Article Preview
TopIntroduction
Coronary Artery Disease (CAD) is developed by the formation of plaques inside the walls of coronary arteries, resulting in the narrowing of lumens of coronary arteries (Pal & Chakraborty, 2011). CAD is a serious health issue in human life. Today, a variety of medical technology available in healthcare industries provide improved diagnosis of heart and coronary diseases. But, in some cases, the diagnosis is beyond the scope of common man. The healthcare industry nowadays produces a huge amount of unreadable and complex data related to patients, hospital resources, disease diagnosis, electronic patient records, medical devices, etc.
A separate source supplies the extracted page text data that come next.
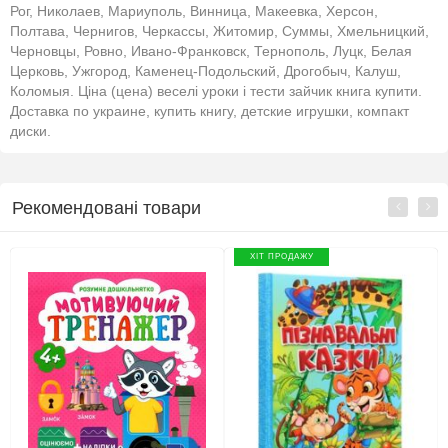
Рог, Николаев, Мариуполь, Винница, Макеевка, Херсон,
Полтава, Чернигов, Черкассы, Житомир, Суммы, Хмельницкий,
Черновцы, Ровно, Ивано-Франковск, Тернополь, Луцк, Белая
Церковь, Ужгород, Каменец-Подольский, Дрогобыч, Калуш,
Коломыя. Ціна (цена) веселі уроки і тести зайчик книга купити.
Доставка по украине, купить книгу, детские игрушки, компакт
диски.
Рекомендовані товари
ХІТ ПРОДАЖУ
This data is the main resource to be processed and analysed for knowledge extraction and used as guidance for decision-making and cost-savings (El-bialy, Salamay, Karam, & Khalifa, 2015).
In this study, we have created a model based on the Data Mining and Machine Learning (ML) techniques that can handle the problem of CAD classification. Data mining is the method of finding previously unknown patterns and developments in databases and making analytical models with that information. In healthcare, data mining is an area of high significance and has become more effective and essential (Han, Kamber, & Pei, 2012; Pujari, 2013). A lot of techniques have been introduced in the field of data mining and ML classification task; but it is more complicated to enhance the performance of an individual classifier significantly. Nowadays researchers are taking interest in combining many classifiers to achieve improved performance. One such method is the Ensemble, also called the amalgamation method. In earlier researches, ensembles have been verified theoretically and empirically for performing precisely than any individual classifier.(Chen, Wong, & Li, 2014). To make a perfect ensemble to reach the expected results, two necessary elements have to be considered carefully. The first is to initiate sufficient variety into the elements of an ensemble. The second is to decide an appropriate combining technique to combine the various outputs to a single output (Polikar, 2006). Variety is the foundation of an ensemble. In this study, we have used a voting based ensemble technique with two combination rules (Average of Probabilities and Majority Voting). The classifiers namely NB, RF and NBTree were used to create eight ensemble models (Ensemble1 to Ensemble8) and one extra DNN has been used for comparing with other classifiers. We have proposed a new feature optimization technique PSO-Ensemble1 model to optimize the features from CAD dataset. The main objective of this research work is to develop a computationally efficient and robust model using ensemble classifier with the proposed new PSO-Ensemble1 model which gives a better accuracy compared with other existing classifiers. The novelty of this research work is to optimize the feature subset using PSO with base ensemble classifier that is PSO-Ensemble1 model. This paper contributes in the following three ways:
- 1)
Examines the performance of the individuals and ensemble classifiers in terms of accuracy, sensitivity, specificity and F1-score.
- 2)
Use the PSO in different configurations and proposePSO-Ensemble1 model for feature optimization.
- 3)
Compare and analyse the performance of individuals and ensemble classifiers with optimized features in terms of accuracy, sensitivity, specificity and F1-Score.